The Tomorrow People: Saturday evenings

This exciting family science-fiction adventure stars Canon Giles Fraser and the Greek finance minister in a race against time. “Quick, Giles!” shouts the Greek finance guy. “We’ve only 24 hours to save the Earth from Horst Territee and his evil sidekick, Toree K(l)utz. Activate the emergency teleprinter!”

Giles hissed his outrage at everything that wasn’t him. “With my windows-into-souls machine I can see the evil that beats at the heart of every section-28-loving Tory monster!” he judged, bizarrely.
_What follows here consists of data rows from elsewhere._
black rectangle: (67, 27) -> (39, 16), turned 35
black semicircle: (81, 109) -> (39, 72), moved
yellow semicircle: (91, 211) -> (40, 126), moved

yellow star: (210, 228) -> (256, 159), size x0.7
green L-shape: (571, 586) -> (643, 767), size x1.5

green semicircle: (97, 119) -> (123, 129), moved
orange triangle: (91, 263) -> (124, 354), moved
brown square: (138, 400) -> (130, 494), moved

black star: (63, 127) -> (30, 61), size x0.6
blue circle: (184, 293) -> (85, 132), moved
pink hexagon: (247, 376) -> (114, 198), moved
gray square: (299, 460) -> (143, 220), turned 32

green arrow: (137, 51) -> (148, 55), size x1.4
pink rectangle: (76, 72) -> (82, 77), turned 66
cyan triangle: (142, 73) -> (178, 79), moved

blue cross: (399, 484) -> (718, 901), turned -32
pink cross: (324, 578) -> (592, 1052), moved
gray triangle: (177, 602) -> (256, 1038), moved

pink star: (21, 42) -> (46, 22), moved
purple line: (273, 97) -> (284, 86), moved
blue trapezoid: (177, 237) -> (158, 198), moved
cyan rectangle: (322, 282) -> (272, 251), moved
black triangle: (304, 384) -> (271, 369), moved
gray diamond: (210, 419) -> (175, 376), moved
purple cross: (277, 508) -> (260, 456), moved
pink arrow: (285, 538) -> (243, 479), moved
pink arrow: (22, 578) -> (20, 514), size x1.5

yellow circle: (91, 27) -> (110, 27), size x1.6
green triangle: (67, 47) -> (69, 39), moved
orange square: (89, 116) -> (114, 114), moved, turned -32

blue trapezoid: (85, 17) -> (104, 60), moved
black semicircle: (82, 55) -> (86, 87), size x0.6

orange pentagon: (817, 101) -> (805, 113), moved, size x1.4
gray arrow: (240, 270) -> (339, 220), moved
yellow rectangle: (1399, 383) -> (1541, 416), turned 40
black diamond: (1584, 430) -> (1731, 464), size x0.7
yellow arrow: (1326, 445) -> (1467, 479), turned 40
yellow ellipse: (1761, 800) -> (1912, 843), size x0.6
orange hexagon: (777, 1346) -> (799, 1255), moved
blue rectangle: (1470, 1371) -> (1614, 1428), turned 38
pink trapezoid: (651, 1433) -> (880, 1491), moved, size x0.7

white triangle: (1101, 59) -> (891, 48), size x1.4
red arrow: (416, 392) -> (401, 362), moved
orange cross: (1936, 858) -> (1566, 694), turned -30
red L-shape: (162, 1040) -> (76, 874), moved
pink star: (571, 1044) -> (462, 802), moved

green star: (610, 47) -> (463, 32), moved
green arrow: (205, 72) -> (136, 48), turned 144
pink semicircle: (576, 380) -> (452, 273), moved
“Er, Giles?” said the Greek guy. “That windows-into-souls machine? It’s just an old shaving mirror.”


Five go off on one. Sunday afternoons.

“Hey,” said Anne, plumping some cushions. “Let’s have an adventure. Something with drug addicts and evil property-speculating Tory types. Oh stop licking me, Timmy! You’ll make a mess of my artfully-arranged cushions.”

“It’s not Timmy who’s licking you, Anne,” said Julian. “I can see him outside the caravan, cavorting with Dick. Where’s George?”

Later, the friends decided to write an important letter to the newspaper. In this way, great evil was averted.